Cientos de llamadas a las radios, ayer por la mañana: los oyentes, por aplastante mayoría, se declararon conformes con la dura sentencia del Tribunal Supremo contra la Mesa Nacional de Herri Batasuna. También los contertulios habituales.
No me sorprende en absoluto. Ya intuía yo que HB no acaba de despertar demasiadas simpatías.
Pero estas llamadas reflejan un hecho que, aunque tampoco me sorprenda, sí me inquieta: ¿cómo puede tanta gente estar de acuerdo con una sentencia que, con toda seguridad -la tengo aquí delante: son 139 páginas de muy barroca escritura-, no ha leído?
Ya me veo la respuesta: «No hace falta leérsela para estar de acuerdo con ella. Con considerar que es delito tratar de difundir un vídeo de ETA, basta». Pues ahí, en eso exactamente, está la cuestión: que no basta.
No basta; no. Porque un juicio moral es una cosa, y un juicio penal, otra. Como una cosa es la idea que un ciudadano corriente y moliente se hace de lo que significa colaborar con ETA y otra el concepto jurídico de colaboración con banda armada.
Para estar en condiciones de aprobar una sentencia, lo mínimo que se requiere es leerla. Yo he leído ésta, y he de reconocer que no veo claros sus fundamentos. No veo claro el delito y veo todavía menos claro el modo en que se ha globalizado su autoría.
«La opinión pública no habría entendido otro tipo de sentencia. Y menos después de lo del caso Filesa y a un tiro de piedra del juicio de los GAL», me argumentan. Probablemente sea así, pero es terrible que sea así. Cada caso es único, y en Derecho no hay -perdón: no debería haber- contextos. Se juzga un hecho concreto, y nada más. Da igual -perdón de nuevo: debería dar igual- qué otros juicios se han celebrado o están pendientes y si los acusados son, en el resto de su existencia, personas intachables o perfectos bellacos.
Me contaron anteayer otro juicio que me parece que viene al caso.
La historia es ésta: tres hombres salen de un bar tras una reyerta. Uno de ellos resulta muerto de una cuchillada. La Policía detiene a los otros dos. Está claro que uno de ellos es el asesino, puesto que nadie más había en el lugar de los hechos, pero no hay modo de determinar cuál: ni testigos, ni huellas; nada. Se celebra la vista del juicio. Los dos procesados -no precisamente angelitos- se proclaman inocentes y afirman que el asesino fue el otro, pero ninguno aporta el menor dato que respalde sus palabras.
El tribunal dictó sentencia: absueltos ambos.

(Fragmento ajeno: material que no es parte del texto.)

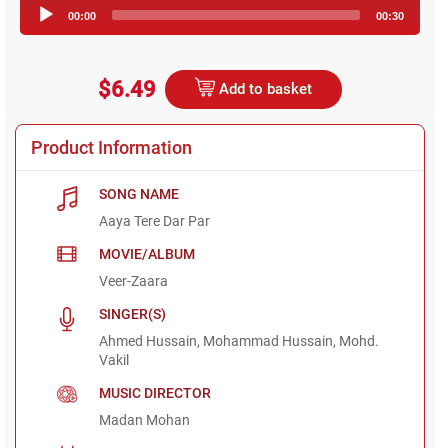
Audio
00:00
00:30
Player
$6.49
Add to basket
Product Information
SONG NAME
Aaya Tere Dar Par
MOVIE/ALBUM
Veer-Zaara
SINGER(S)
Ahmed Hussain, Mohammad Hussain, Mohd.
Vakil
MUSIC DIRECTOR
Madan Mohan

El juez que suscribió este fallo -para mí realmente ejemplar, pero seguramente difícil de entender para los familiares y deudos de la víctima- fue Siro García, en la actualidad presidente de la Sala de lo Penal de la Audiencia Nacional.
Es preferible dejar en libertad a un criminal que condenar a alguien cuya participación en el concreto delito que se juzga no está probada.
Una sociedad que no entienda eso jamás podrá basar un Estado de Derecho digno de tal nombre.
Javier Ortiz. El Mundo (3 de diciembre de 1997). Subido a "Desde Jamaica" el 3 de diciembre de 2011.